* _Stored data_
--- START ---

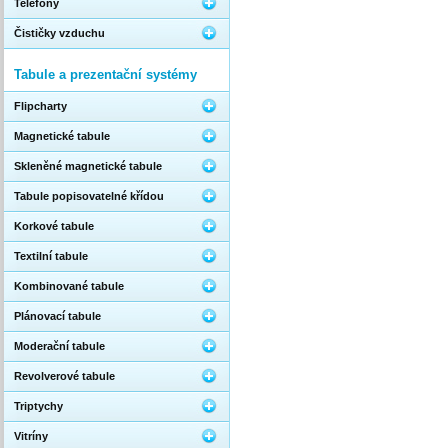
Telefony
Čističky vzduchu
Tabule a prezentační systémy
Flipcharty
Magnetické tabule
Skleněné magnetické tabule
Tabule popisovatelné křídou
Korkové tabule
Textilní tabule
Kombinované tabule
Plánovací tabule
Moderační tabule
Revolverové tabule
Triptychy
Vitríny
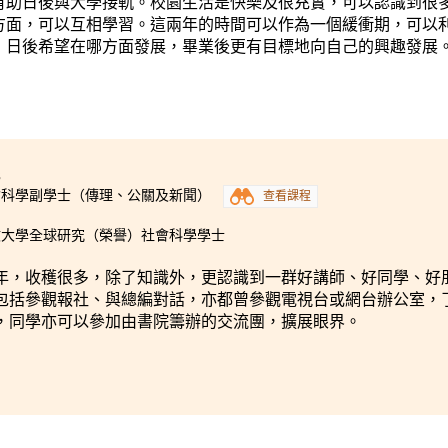
有助日後與大學接軌。校園生活是快樂及很充實，可以認識到很
方面，可以互相學習。這兩年的時間可以作為一個緩衝期，可以
，日後希望在哪方面發展，畢業後更有目標地向自己的興趣發展
3
會科學副學士（傳理、公關及新聞）
查看課程
文大學全球研究（榮譽）社會科學學士
年，收穫很多，除了知識外，更認識到一群好講師、好同學、好
包括參觀報社、與總編對話，亦都曾參觀電視台或網台辦公室，
，同學亦可以參加由書院籌辦的交流團，擴展眼界。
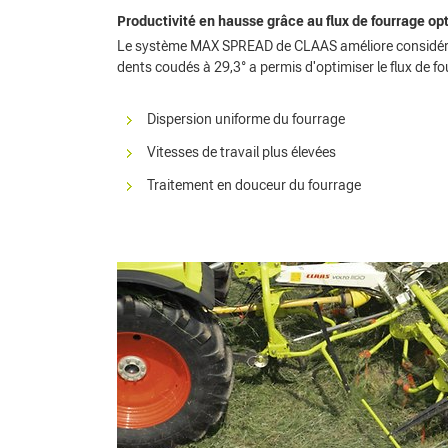
Productivité en hausse grâce au flux de fourrage op
Le système MAX SPREAD de CLAAS améliore considérabl
dents coudés à 29,3° a permis d'optimiser le flux de fo
Dispersion uniforme du fourrage
Vitesses de travail plus élevées
Traitement en douceur du fourrage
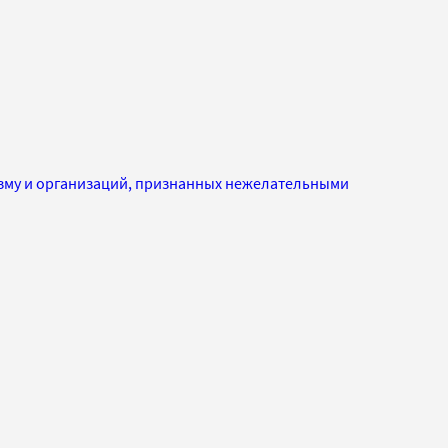
изму и организаций, признанных нежелательными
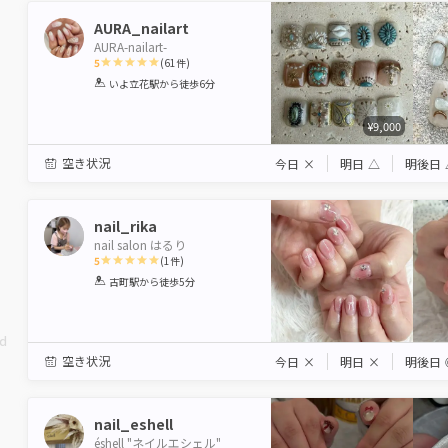
AURA_nailart
AURA-nailart-
5
(
61
件)
1
2
3
4
5
いよ立花駅
から徒歩6分
Star
Stars
Stars
Stars
Stars
¥9,000
空き状況
今日
×
明日
△
明後日
nail_rika
nail salon はるり
5
(
1
件)
1
2
3
4
5
古町駅
から徒歩5分
Star
Stars
Stars
Stars
Stars
ed
空き状況
今日
×
明日
×
明後日
nail_eshell
éshell "ネイルエシェル"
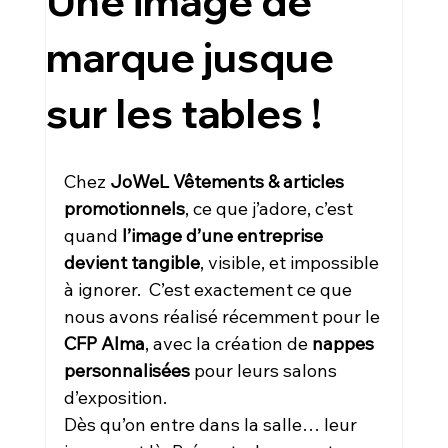
Une image de
marque jusque
sur les tables !
Chez 
JoWeL Vêtements & articles 
promotionnels
, ce que j’adore, c’est 
quand 
l’image d’une entreprise 
devient tangible
, visible, et impossible 
à ignorer.  C’est exactement ce que 
nous avons réalisé récemment pour le 
CFP Alma
, avec la création de 
nappes 
personnalisées
 pour leurs salons 
d’exposition.
Dès qu’on entre dans la salle… leur 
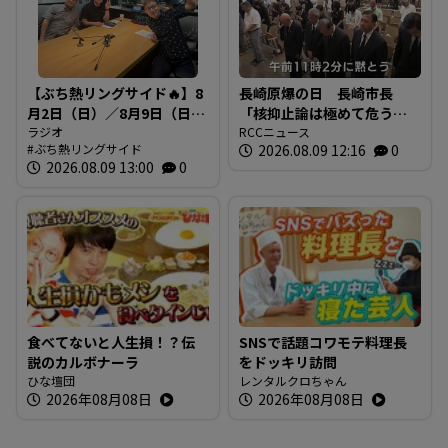
【ぶち熱リングサイド🔥】8
長崎原爆の日 長崎市長
月2日（日）／8月9日（日）
「核抑止論は極めて危う
放送内容
ラジオ
い」 広島でも原爆犠牲者
RCCニュース
ぶち熱リングサイド
2026.08.09 12:16
0
を慰霊
2026.08.09 13:00
0
食べてないと人生損！？伝
SNSで話題コワモテ料理長
説のカルボナーラ
をドッキリ訪問
ひな壇団
レンタルクロちゃん
2026年08月08日
2026年08月08日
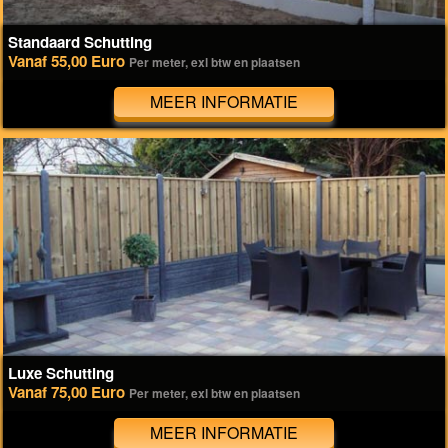
Standaard Schutting
Vanaf 55,00 Euro
Per meter, exl btw en plaatsen
MEER INFORMATIE
Luxe Schutting
Vanaf 75,00 Euro
Per meter, exl btw en plaatsen
MEER INFORMATIE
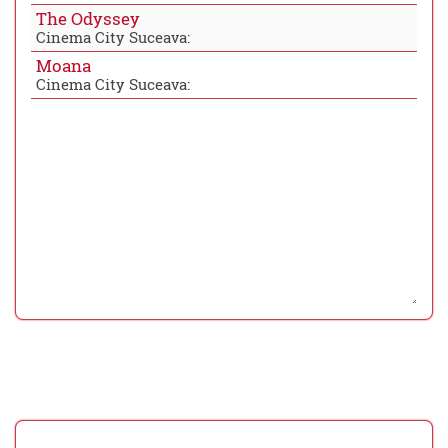
The Odyssey
Cinema City Suceava:
Moana
Cinema City Suceava:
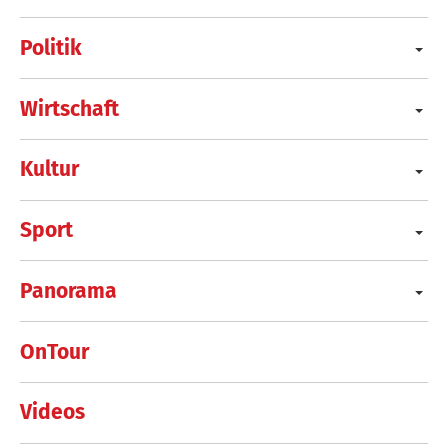
Politik
Wirtschaft
Kultur
Sport
Panorama
OnTour
Videos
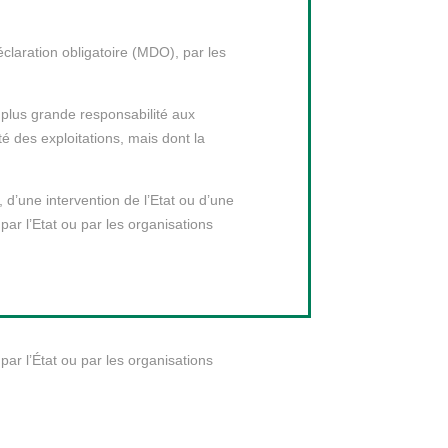
laration obligatoire (MDO), par les
e plus grande responsabilité aux
té des exploitations, mais dont la
 d’une intervention de l’Etat ou d’une
par l’Etat ou par les organisations
ar l’État ou par les organisations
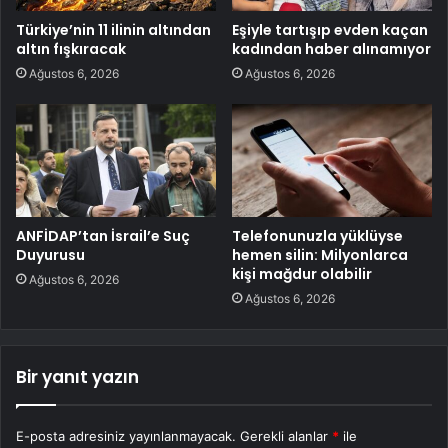
Türkiye’nin 11 ilinin altından
Eşiyle tartışıp evden kaçan
altın fışkıracak
kadından haber alınamıyor
Ağustos 6, 2026
Ağustos 6, 2026
ANFİDAP’tan İsrail’e Suç
Telefonunuzla yüklüyse
Duyurusu
hemen silin: Milyonlarca
kişi mağdur olabilir
Ağustos 6, 2026
Ağustos 6, 2026
Bir yanıt yazın
E-posta adresiniz yayınlanmayacak.
Gerekli alanlar
*
ile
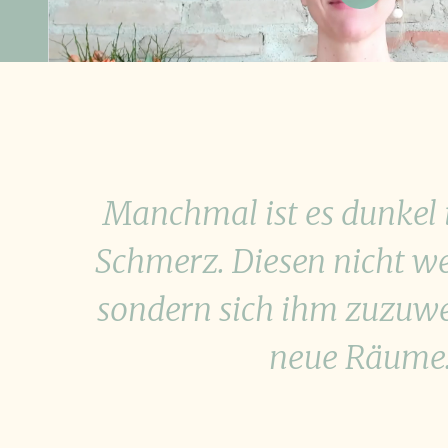
Manchmal ist es dunkel i
Schmerz. Diesen nicht 
sondern sich ihm zuzuwe
neue Räume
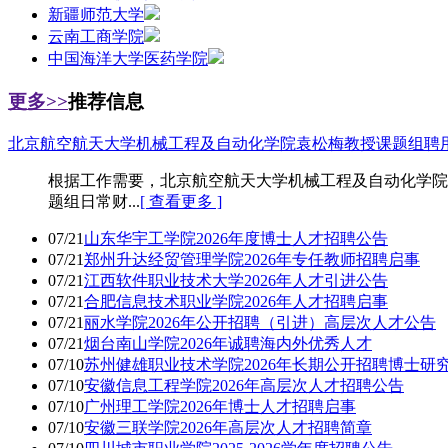
新疆师范大学
云南工商学院
中国海洋大学医药学院
更多>>
推荐信息
北京航空航天大学机械工程及自动化学院袁松梅教授课题组聘用编
根据工作需要，北京航空航天大学机械工程及自动化学院袁
题组日常财...
[ 查看更多 ]
07/21
山东华宇工学院2026年度博士人才招聘公告
07/21
郑州升达经贸管理学院2026年专任教师招聘启事
07/21
江西软件职业技术大学2026年人才引进公告
07/21
合肥信息技术职业学院2026年人才招聘启事
07/21
丽水学院2026年公开招聘（引进）高层次人才公告
07/21
烟台南山学院2026年诚聘海内外优秀人才
07/10
苏州健雄职业技术学院2026年长期公开招聘博士研
07/10
安徽信息工程学院2026年高层次人才招聘公告
07/10
广州理工学院2026年博士人才招聘启事
07/10
安徽三联学院2026年高层次人才招聘简章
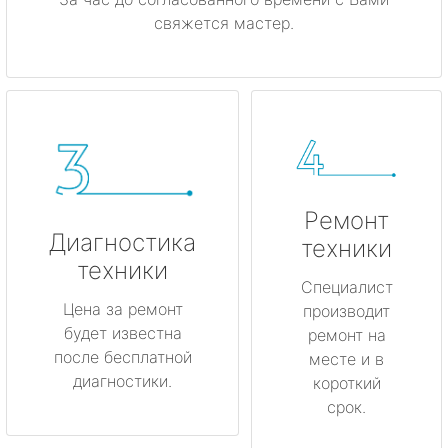
свяжется мастер.
Ремонт
Диагностика
техники
техники
Специалист
Цена за ремонт
производит
будет известна
ремонт на
после бесплатной
месте и в
диагностики.
короткий
срок.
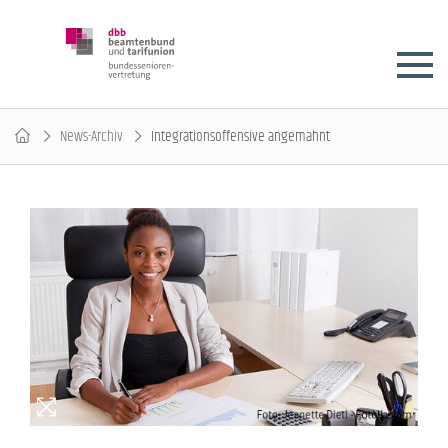
News-Archiv
Integrationsoffensive angemahnt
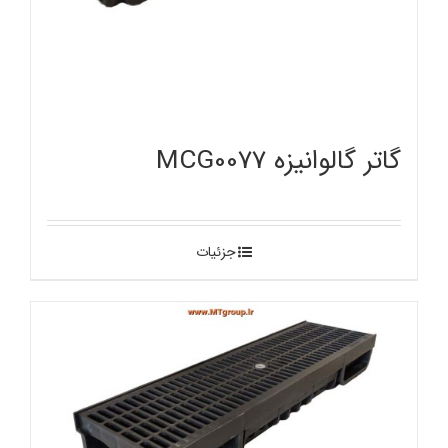
گاتر گالوانیزه MCG0077
جزئیات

--- END ---

* _Problem requirements_
Would you copy the lines from the one holding "будет известна" down to the last line of the material, both included, exactly and with nothing added, skipping the pictures?

* _Reply_
будет известна
ремонт на
после бесплатной
месте и в
диагностики.
короткий
срок.
News-Archiv
Integrationsoffensive angemahnt
گاتر گالوانیزه MCG0077
جزئیات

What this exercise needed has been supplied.